Esquerra Republicana has transacted two amendments to the Amnesty Bill with Catalan center-right Junts and Spain’s governing PSOE party, which was today passed by the Justice Commission in the Congress of Deputies. The agreement reached regarding cases cast as terrorism, as per the proposal by Esquerra, is particularly satisfying.
The way out of the deadlock was the middle ground between Esquerra’s initial proposed amendment, which advocated the entire removal from the Amnesty Bill of exclusion of the cases cast as terrorism, and the current wording of the bill, which led to doubts regarding legal certainty.

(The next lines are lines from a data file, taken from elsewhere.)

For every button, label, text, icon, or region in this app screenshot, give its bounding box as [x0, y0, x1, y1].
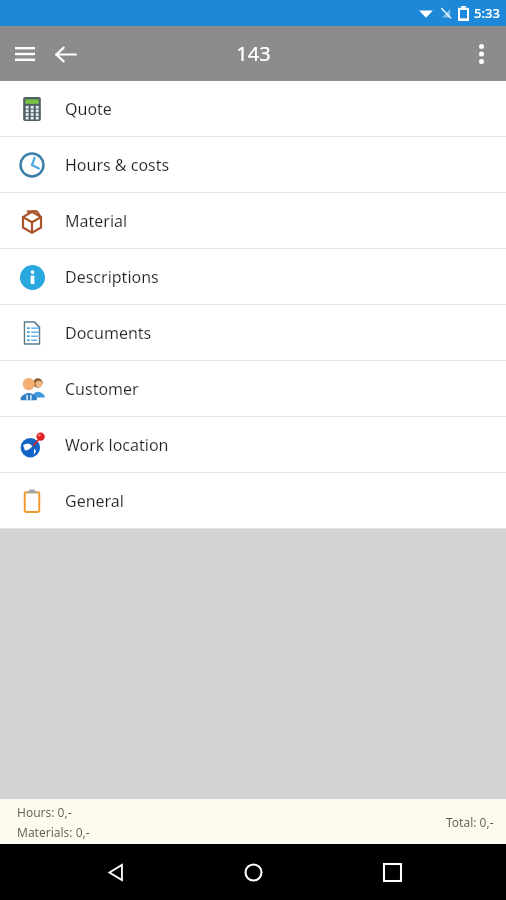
button[interactable]: Hours & costs: [0, 137, 506, 193]
button[interactable]: Recent apps: [368, 848, 416, 896]
button[interactable]: Navigation drawer: [6, 35, 44, 73]
staticText: Hours & costs: [65, 154, 170, 176]
button[interactable]: Back: [91, 848, 139, 896]
button[interactable]: Work location: [0, 417, 506, 473]
staticText: Documents: [65, 322, 152, 344]
staticText: Material: [65, 210, 128, 232]
staticText: Total: 0,-: [446, 814, 494, 830]
staticText: Customer: [65, 378, 139, 400]
staticText: 5:33: [474, 4, 500, 22]
button[interactable]: Home: [229, 848, 277, 896]
button[interactable]: Descriptions: [0, 249, 506, 305]
staticText: Materials: 0,-: [17, 824, 90, 840]
staticText: 143: [236, 40, 271, 67]
button[interactable]: Material: [0, 193, 506, 249]
button[interactable]: General: [0, 473, 506, 529]
staticText: Descriptions: [65, 266, 159, 288]
button[interactable]: Quote: [0, 81, 506, 137]
button[interactable]: Back: [44, 33, 86, 75]
button[interactable]: Customer: [0, 361, 506, 417]
staticText: Quote: [65, 98, 112, 120]
staticText: General: [65, 490, 124, 512]
button[interactable]: Documents: [0, 305, 506, 361]
button[interactable]: More options: [460, 33, 502, 75]
staticText: Work location: [65, 434, 169, 456]
staticText: Hours: 0,-: [17, 804, 72, 820]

The solution agreed upon is to exclude from the Amnesty Bill only those cases classed as terrorism where there have been serious violations of human rights, in particular those provided in articles 2 and 3 of the European Convention for the Protection of Human Rights and Fundamental Freedoms, and under international humanitarian law. “It is clear that these violations did not occur in our country as part of the independence process; there was no terrorism, and therefore the cases regarding the Committees for the Defence of the Republic (CDR) and the Tsunami Democratic protests are clearly included within the scope of law enforcement,” assured Esquerra’s Deputy Secretary General for Rights, Freedoms and the Anti-Repressive Struggle, Marta Vilaret. “We have found a legally robust formula, and we are satisfied in this sense,” she added.

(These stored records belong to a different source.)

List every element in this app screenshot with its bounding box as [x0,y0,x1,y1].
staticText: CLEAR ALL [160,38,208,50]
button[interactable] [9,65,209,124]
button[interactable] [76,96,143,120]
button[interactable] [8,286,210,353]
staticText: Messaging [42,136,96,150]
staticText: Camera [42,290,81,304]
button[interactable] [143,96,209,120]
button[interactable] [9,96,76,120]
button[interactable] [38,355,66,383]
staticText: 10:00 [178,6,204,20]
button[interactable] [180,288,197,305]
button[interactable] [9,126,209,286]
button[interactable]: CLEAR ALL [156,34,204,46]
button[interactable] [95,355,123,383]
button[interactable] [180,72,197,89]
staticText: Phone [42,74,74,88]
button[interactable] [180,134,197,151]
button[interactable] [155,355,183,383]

Likewise, Esquerra will maintain the amendment negotiated with Junts, and this would be their red-line proposal, removing the exclusion of terrorism entirely. “We will not close any doors until the last moment, in order to improve the result, but we applaud the solution agreed upon because we have made progress as regards the previous draft,” insisted Ms Vilaret. Esquerra will similarly maintain its amendments to remove the severity threshold established in the exclusion of torture and degrading treatment, and to establish that the Catalan Generalitat government may reimburse the fines applied under the Spanish gag law.
In the other amendment negotiated with both Junts and the PSOE, regarding article 4 of the law regulating the effects of the law on criminal liability, the groups have improved the wording and clarified concepts. The wording makes it clear that the mandatory suspension of proceedings in the event of a request for a preliminary ruling by the Court of Justice of the European Union (CJEU) or on constitutionality shall not prevent the lifting of the current precautionary measures as required by the same law.
In this manner, Esquerra Republicana continues to secure legal certainty and expand the scope of the law in certain cases beyond the agreement already reached on eight amendments with the governing PSOE and Sumar, Catalan Junts, Basque EH-Bildu and Galician BNG parties in last week’s reading.